**Task input:**
※

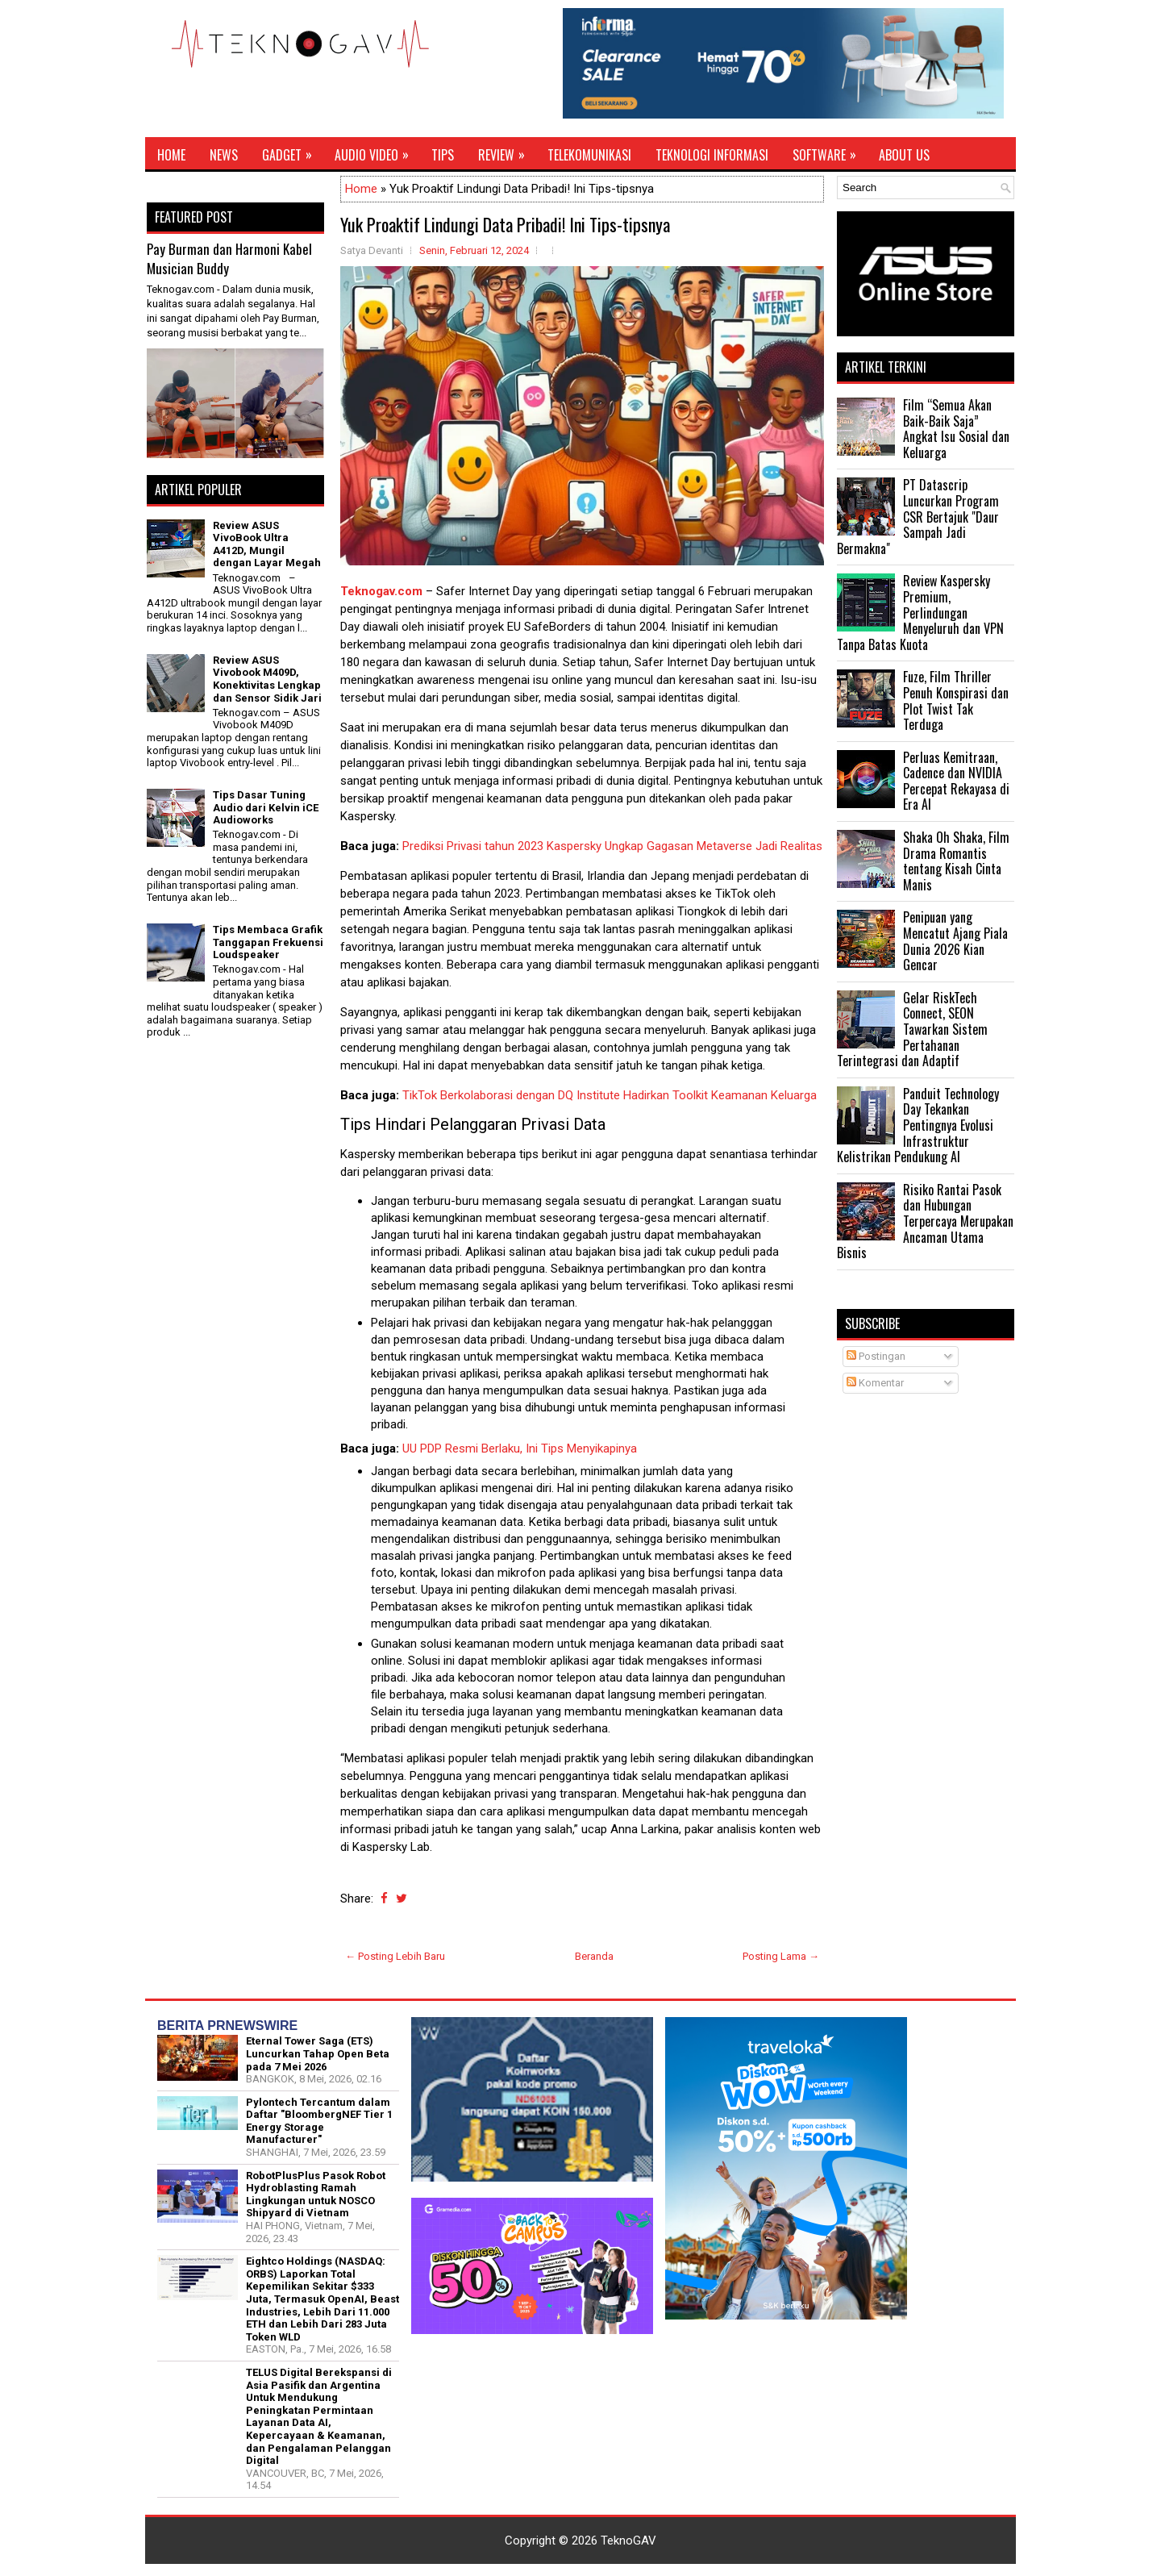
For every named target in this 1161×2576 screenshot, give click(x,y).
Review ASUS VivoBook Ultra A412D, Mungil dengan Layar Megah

※

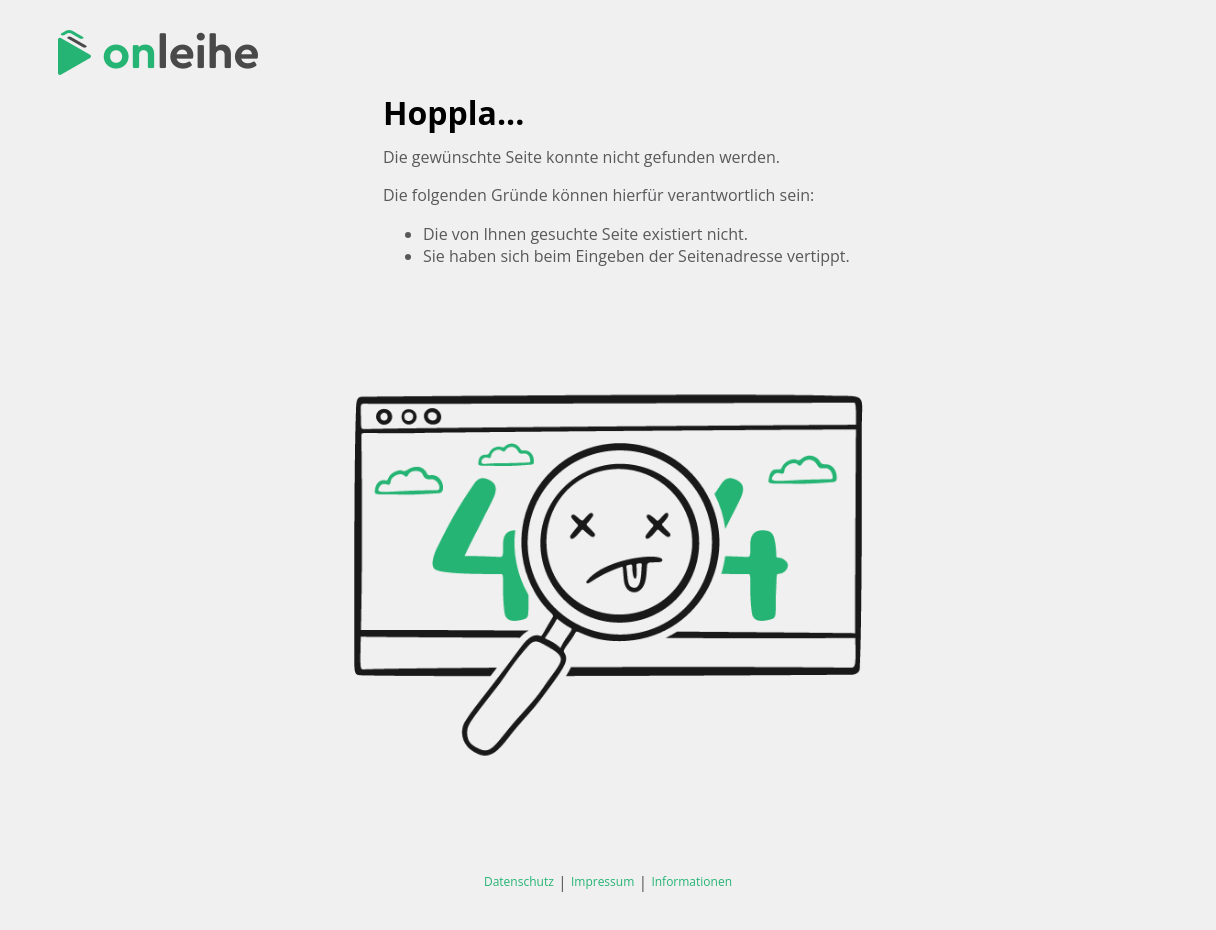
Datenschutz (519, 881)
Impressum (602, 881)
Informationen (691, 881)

※

**Directions for this task:** Considering only the material above, set down every line from the one with "For every named" to the one with "Review ASUS VivoBook", inclusive, exactly as written.

**Completed task:**
For every named target in this 1161×2576 screenshot, give click(x,y).
Review ASUS VivoBook Ultra A412D, Mungil dengan Layar Megah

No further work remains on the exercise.